El golpe militar perpetrado por Carlos Castillo Armas y auspiciado por Estados Unidos a través de la CIA derroca al gobierno de Jacobo Árbenz. Detrás de este acto de encendida virulencia se encuentra una mentira que pasó por verdad y que cambió el devenir de América Latina: la acusación por parte del mandamás estadounidense, Dwight Eisenhower de que Árbenz alentaba la entrada del comunismo soviético en el continente. Nada más falso.

Tiempos recios, que se distribuye en la librería Ateneo, es una historia de conspiraciones internacionales e intereses encontrados, en los años de la Guerra Fría, cuyos ecos resuenan en la actualidad.

En esta novela apasionante, que conecta con la aclamada La Fiesta del Chivo, su autor funde la realidad con dos ficciones: la del narrador que libremente recrea personajes y situaciones, y la diseñada por aquellos que quisieron controlar la política y la economía de un continente manipulado por historias deleznables.

Enfrentamientos ideológicos al margen, pocos dudan de que se trata de una obra que busca descifrar los grandes entramados de la política americana, con sus rasgos envueltos en rebeliones populistas, donde los dictadores de turno, cual marionetas, se solazan en la corrupción y en la cacería despiadada de los adversarios.

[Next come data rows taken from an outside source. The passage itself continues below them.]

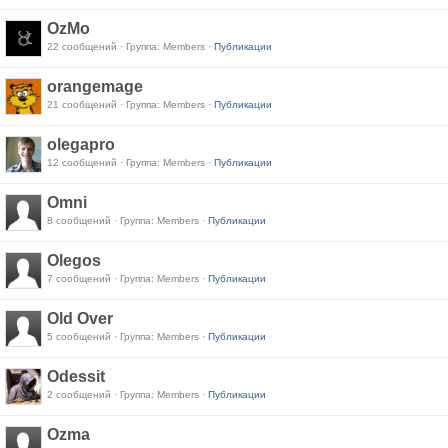
OzMo
22 сообщений · Группа: Members ·
Публикации
orangemage
21 сообщений · Группа: Members ·
Публикации
olegapro
12 сообщений · Группа: Members ·
Публикации
Omni
8 сообщений · Группа: Members ·
Публикации
Olegos
7 сообщений · Группа: Members ·
Публикации
Old Over
5 сообщений · Группа: Members ·
Публикации
Odessit
2 сообщений · Группа: Members ·
Публикации
Ozma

Si para Balzac los libros testimoniales son la vida privada de las naciones, para el arequipeño es la piedra de toque que muestra al mundo que nada ocurre por casualidad.

Hay que revindicar la obra y memoria del insigne ex presidente Alberto Árbenz, un patriota y un estadista guatemalteco de gran dimensión humana, injustamente soterrado. Escuchemos al sabio chino Tao Te Ching, del siglo III a.C., quien remarcó que el sabio no se exhibe, y por eso brilla.